Con más de 2,5 millones de seguidores, la creadora de contenido Roro, ha abierto el debate sobre el movimiento 'tradwife', mujeres que quieren vivir como en los años 50 y 60.

En la calle de Wisteria Lane, en Fairview, EEUU, vivió durante ocho temporadas el ya icónico personaje de la serie Mujeres Desesperadas, Bree Van de Kamp. La señora Van de Kamp se nos presentó en 2006, cuando la ABC estrenó la serie, como un icono de la perfecta ama de casa: con una cocina siempre impecable, un jardín perfectamente cuidado y unos valores republicanos férreos, Bree logró personificar en el ideario colectivo, de forma magistral, los pilares ideológicos del movimiento tradwife.

Esta forma de vida, compartida en 2024 por las redes sociales, promueve la idea de que las mujeres encuentran la felicidad adoptando los roles de los años 50 y 60, ser únicamente madres y esposas —por ese orden—, centrándose en la crianza de los hijos, el cuidado de su marido y en el mantenimiento del hogar.

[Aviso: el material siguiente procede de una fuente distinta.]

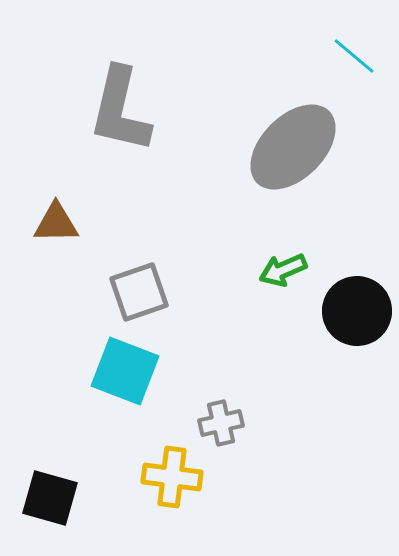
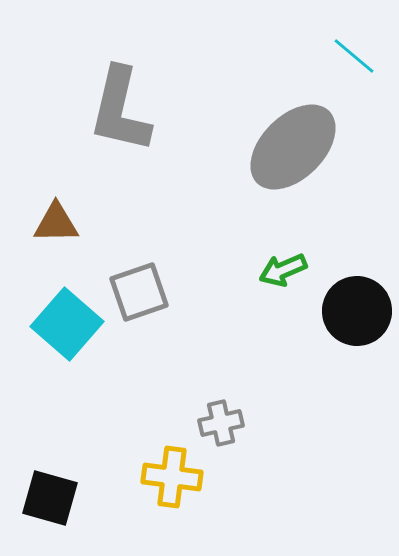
cyan square: moved 58 px left, 47 px up; rotated 20 degrees clockwise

En España, la creadora de contenido Roro, Rocío López Bueno, ha generado debate sobre si sus videos y estilo de vida responden a un modelo de tradwife, es decir, si mantiene una relación de sumisión, dependencia y servicio a los deseos de su novio, Pablo.

Los videos de Roro siempre responden a una misma estructura: Pablo quiere comer algo, Rocío lo prepara la comida y Pablo se lo come. "Lo que promociona es la felicidad de la sumisión", explica Guillermo Fernández Vázquez, Doctor en Ciencia Política de la Universidad Carlos III de Madrid y autor de ¿Qué hacer con la extrema derecha en Europa?.

Carmen Torres, Doctora en Comunicación Política y profesora en la Universidad Nebrija de Madrid, reconoce que "analizando su perfil se observa que sus videos responden a una estrategia para ganar seguidores y que el algoritmo le premie...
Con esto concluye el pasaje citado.